Therefore, in the present invention, it is possible to determine the size and rotation angle of the tracking target by using the moment as well as tracking the rapid processing and the movement of irregular objects in real time.

In addition, the system of the present invention measures the rehabilitation of the patient by measuring the time the patient performs one task.

On the other hand, cognitive and behavioral disorder rehabilitation support system (2) of the present invention can be divided into two large cognitive and behavioral disorder rehabilitation support program.

For example, as shown in FIG. 8, the cognitive impairment program for the cognitive impairment program is to select a rectangular area appearing on the screen and the same color as the rectangular area so that the patient's attention, reaction speed, and accuracy are improved. It consists of Visual Reaction, Visual Differential Reaction, and Visual Reaction and Move functions that train visual discrimination.

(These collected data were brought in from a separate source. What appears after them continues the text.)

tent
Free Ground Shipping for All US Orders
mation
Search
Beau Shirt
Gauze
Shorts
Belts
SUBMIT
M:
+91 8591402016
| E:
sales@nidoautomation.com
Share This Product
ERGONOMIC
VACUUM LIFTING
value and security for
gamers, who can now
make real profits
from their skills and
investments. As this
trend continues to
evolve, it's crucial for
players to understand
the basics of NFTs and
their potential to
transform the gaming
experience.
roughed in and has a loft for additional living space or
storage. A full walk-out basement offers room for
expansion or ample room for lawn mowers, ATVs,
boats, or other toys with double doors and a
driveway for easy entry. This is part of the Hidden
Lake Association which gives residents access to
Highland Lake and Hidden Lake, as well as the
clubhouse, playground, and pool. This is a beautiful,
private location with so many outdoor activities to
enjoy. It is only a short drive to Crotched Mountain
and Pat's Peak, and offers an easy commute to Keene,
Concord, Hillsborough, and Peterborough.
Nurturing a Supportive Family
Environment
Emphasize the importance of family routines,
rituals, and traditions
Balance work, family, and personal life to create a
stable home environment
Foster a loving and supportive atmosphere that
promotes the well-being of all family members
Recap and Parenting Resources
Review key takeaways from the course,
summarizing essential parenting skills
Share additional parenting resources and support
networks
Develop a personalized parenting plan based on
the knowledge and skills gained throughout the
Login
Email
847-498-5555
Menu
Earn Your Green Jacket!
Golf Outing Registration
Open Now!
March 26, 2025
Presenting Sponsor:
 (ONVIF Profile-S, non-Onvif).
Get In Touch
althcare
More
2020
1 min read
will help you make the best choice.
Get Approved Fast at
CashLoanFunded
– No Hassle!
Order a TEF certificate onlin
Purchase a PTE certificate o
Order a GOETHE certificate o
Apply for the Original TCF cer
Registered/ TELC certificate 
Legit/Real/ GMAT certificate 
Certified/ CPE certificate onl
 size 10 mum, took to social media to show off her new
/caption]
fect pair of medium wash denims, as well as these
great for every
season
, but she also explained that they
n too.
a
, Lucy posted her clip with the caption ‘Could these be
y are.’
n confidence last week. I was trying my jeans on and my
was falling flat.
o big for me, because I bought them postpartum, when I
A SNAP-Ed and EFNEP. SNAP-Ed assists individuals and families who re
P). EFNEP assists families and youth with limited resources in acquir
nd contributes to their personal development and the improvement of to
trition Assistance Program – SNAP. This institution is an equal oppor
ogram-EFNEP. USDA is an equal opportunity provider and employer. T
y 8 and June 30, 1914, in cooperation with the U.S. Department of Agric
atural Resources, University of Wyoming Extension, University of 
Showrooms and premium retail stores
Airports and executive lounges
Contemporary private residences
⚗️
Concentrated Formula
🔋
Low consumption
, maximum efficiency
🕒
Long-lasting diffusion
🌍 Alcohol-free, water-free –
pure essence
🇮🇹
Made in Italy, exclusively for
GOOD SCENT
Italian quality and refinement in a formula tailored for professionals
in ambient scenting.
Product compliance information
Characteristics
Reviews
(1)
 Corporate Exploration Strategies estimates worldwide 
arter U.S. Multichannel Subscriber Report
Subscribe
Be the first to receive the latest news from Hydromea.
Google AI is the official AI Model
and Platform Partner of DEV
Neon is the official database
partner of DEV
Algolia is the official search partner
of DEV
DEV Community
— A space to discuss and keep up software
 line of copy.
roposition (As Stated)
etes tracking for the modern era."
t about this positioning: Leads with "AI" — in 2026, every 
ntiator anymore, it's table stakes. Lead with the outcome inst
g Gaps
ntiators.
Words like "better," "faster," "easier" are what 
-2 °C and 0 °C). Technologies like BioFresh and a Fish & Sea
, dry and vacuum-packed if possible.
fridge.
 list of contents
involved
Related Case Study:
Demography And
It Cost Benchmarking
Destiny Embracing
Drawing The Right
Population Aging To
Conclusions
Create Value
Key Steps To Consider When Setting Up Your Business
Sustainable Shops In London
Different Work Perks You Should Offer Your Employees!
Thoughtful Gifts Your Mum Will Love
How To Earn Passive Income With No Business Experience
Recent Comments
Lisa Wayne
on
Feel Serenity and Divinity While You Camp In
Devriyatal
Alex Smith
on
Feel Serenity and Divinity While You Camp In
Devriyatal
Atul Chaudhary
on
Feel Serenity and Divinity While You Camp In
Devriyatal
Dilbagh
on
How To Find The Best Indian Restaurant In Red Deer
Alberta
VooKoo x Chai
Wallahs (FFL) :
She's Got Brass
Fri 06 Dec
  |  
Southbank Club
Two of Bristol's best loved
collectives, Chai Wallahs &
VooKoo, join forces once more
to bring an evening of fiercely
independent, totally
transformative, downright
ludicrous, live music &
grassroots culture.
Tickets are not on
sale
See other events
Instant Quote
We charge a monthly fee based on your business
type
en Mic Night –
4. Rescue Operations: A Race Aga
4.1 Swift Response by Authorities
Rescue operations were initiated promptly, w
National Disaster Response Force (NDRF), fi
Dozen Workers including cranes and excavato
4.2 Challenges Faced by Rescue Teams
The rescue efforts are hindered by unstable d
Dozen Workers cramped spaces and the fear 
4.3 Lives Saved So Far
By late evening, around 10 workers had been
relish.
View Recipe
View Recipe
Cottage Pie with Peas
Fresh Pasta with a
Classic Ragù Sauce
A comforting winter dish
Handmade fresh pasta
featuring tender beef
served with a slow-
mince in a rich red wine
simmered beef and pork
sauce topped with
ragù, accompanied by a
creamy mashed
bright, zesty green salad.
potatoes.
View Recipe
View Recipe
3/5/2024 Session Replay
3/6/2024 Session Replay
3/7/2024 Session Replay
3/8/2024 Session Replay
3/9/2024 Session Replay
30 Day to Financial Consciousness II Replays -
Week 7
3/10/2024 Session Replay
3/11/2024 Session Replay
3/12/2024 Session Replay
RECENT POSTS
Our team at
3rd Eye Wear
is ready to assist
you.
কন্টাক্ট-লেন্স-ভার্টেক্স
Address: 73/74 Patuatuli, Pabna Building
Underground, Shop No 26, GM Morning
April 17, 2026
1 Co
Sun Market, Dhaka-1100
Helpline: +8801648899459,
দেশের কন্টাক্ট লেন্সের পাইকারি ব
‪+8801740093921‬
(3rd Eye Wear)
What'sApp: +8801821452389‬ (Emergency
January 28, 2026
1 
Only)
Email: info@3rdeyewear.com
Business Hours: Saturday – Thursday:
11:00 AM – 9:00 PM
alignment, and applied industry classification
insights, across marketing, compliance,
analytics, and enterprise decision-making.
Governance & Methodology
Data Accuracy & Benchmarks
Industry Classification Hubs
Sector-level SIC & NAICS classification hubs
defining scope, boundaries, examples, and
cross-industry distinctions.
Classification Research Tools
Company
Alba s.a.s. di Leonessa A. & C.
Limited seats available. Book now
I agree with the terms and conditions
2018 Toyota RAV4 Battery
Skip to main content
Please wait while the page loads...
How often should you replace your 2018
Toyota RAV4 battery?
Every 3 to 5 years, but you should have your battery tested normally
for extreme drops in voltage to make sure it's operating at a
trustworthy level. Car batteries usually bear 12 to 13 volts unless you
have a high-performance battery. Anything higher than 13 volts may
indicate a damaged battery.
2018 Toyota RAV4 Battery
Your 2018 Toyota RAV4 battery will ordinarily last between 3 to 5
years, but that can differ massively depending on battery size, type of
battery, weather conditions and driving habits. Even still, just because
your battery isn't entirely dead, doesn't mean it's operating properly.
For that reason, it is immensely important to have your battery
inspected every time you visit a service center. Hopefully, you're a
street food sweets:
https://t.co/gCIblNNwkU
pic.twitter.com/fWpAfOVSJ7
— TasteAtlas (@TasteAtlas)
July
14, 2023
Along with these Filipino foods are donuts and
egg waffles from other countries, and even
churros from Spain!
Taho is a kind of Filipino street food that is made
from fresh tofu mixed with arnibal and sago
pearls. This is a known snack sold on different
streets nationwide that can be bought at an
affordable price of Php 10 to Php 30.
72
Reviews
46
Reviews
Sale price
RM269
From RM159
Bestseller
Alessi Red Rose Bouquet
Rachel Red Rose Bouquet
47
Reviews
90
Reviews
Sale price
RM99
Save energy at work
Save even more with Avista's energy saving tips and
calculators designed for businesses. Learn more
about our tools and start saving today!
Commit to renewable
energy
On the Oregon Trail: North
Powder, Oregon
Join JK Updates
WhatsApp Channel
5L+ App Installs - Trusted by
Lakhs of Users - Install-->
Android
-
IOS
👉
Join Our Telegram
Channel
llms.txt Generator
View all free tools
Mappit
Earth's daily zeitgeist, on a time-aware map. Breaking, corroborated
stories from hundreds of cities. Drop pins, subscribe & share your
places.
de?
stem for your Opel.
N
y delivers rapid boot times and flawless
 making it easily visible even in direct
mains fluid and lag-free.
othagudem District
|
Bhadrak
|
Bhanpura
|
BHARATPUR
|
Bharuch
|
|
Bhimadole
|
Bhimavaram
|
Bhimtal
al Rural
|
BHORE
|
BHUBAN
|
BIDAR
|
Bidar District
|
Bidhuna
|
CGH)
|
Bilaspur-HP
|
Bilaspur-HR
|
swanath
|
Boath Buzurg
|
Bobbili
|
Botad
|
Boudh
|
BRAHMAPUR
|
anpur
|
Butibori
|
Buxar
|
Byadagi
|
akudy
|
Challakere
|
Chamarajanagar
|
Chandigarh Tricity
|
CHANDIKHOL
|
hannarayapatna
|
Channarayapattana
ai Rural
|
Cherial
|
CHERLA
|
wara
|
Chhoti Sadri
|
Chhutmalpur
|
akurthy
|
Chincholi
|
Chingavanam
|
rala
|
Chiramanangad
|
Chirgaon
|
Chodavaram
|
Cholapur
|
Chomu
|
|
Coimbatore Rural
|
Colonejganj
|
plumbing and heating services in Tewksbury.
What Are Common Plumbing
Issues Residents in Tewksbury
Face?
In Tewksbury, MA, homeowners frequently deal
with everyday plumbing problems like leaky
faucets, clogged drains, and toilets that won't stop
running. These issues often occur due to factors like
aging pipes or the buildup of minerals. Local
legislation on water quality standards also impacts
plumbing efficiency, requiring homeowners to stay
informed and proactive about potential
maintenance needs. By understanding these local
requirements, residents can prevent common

In addition, as shown in FIG. 8, the behavioral disorder program for the behavioral disorder patient includes a Visual Track and Target function and a Visual Spatial and Motor function module for measuring the attention and hand movement of the patient.

Each program maintains the basic information of the patient and the rehabilitation data of the patient, and provides the function for outputting the rehabilitation data and the measured time indicating the degree of rehabilitation in the form of a graph.

Hereinafter, the Visual Reaction function, Visual Differential Reaction function, Visual Reaction and Move function, Visual Track and Target function, Visual Spatial and Motor function performance, experiment and evaluation of the cognitive and behavioral disorder rehabilitation support system according to the present invention Explain.

First, the Visual Reaction function, the Visual Differential Reaction function, and the Visual Reaction and Move function of the cognitive impairment rehabilitation support system will be described.

One. Visual Reaction

Awakening, the most basic aspect of cognitive function, refers to the state of overall response to stimuli from the surroundings. Concentration is a form of awakening and training to focus the patient's attention in one place.

9 is a flowchart illustrating a process of performing a Visual Reaction function by the Visual Reaction system. The Visual Reaction system is the lowest level of concentration to allow a patient to select various colored square points appearing at random times on a computer screen. It is a system for training.

The white square that appears in the center of the screen the first time you run the program is the initial measurement area for setting which interface the patient will use to run the program. Click the Settings button to set up the details for the patient.

On the other hand, setting the details of the patient is registered by the doctor or nurse, and the reference measurement frequency is the part of setting the number of experiments to the patient to produce the results. Once enrolled, a patient can be searched by name to read previously set data from the database.

As shown above, the database is searched to check how many times a particular patient has executed this program and shows the current number of executions, and the total number of measurements is shown by calculating how many times the patient has executed this program as a reference measurement. .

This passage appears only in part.